(RECORDS FOR THE TASK begins)

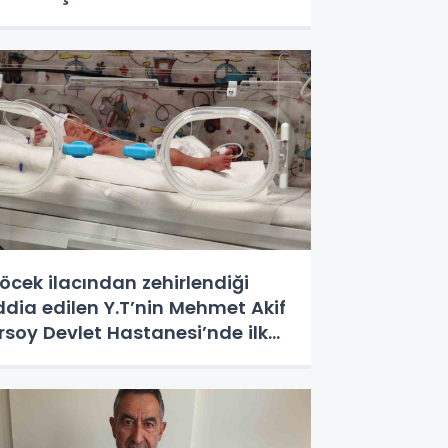
öcek ilacından zehirlendiği
ddia edilen Y.T’nin Mehmet Akif
rsoy Devlet Hastanesi’nde ilk
ünyaya gelen bebek olduğu
rtaya çıktı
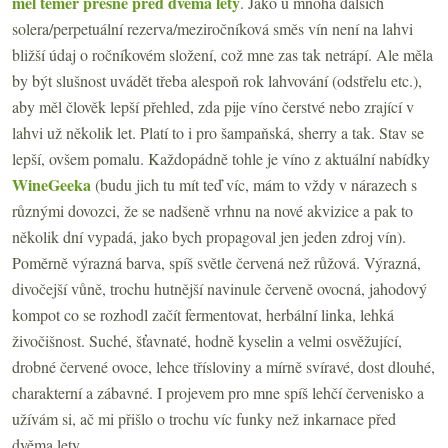
měl téměř přesně před dvěma lety
. Jako u mnoha dalších
solera/perpetuální rezerva/meziročníková směs vín není na lahvi
bližší údaj o ročníkovém složení, což mne zas tak netrápí. Ale měla
by být slušnost uvádět třeba alespoň rok lahvování (odstřelu etc.),
aby měl člověk lepší přehled, zda pije víno čerstvé nebo zrající v
lahvi už několik let. Platí to i pro šampaňská, sherry a tak. Stav se
lepší, ovšem pomalu. Každopádně tohle je víno z aktuální nabídky
WineGeeka
(budu jich tu mít teď víc, mám to vždy v nárazech s
různými dovozci, že se nadšeně vrhnu na nové akvizice a pak to
několik dní vypadá, jako bych propagoval jen jeden zdroj vín).
Poměrně výrazná barva, spíš světle červená než růžová. Výrazná,
divočejší vůně, trochu hutnější navinule červeně ovocná, jahodový
kompot co se rozhodl začít fermentovat, herbální linka, lehká
živočišnost. Suché, šťavnaté, hodně kyselin a velmi osvěžující,
drobné červené ovoce, lehce třísloviny a mírně svíravé, dost dlouhé,
charakterní a zábavné. I projevem pro mne spíš lehčí červenisko a
užívám si, ač mi přišlo o trochu víc funky než inkarnace před
dvěma lety.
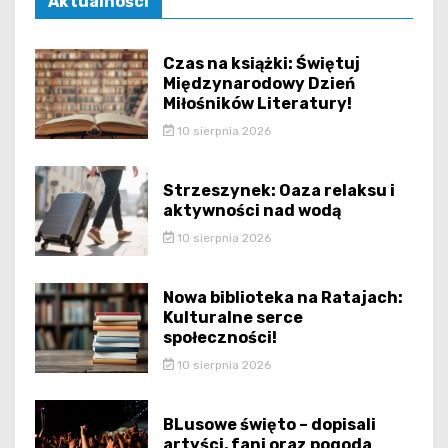
Aktualności
Czas na książki: Świętuj
Międzynarodowy Dzień
Miłośników Literatury!
10 sierpnia 2026
Strzeszynek: Oaza relaksu i
aktywności nad wodą
10 sierpnia 2026
Nowa biblioteka na Ratajach:
Kulturalne serce
społeczności!
10 sierpnia 2026
BLusowe święto – dopisali
artyści, fani oraz pogoda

(RECORDS FOR THE TASK ends)

With "před" as the word to match, copy each line of the records that has it.

měl téměř přesně před dvěma lety
užívám si, ač mi přišlo o trochu víc funky než inkarnace před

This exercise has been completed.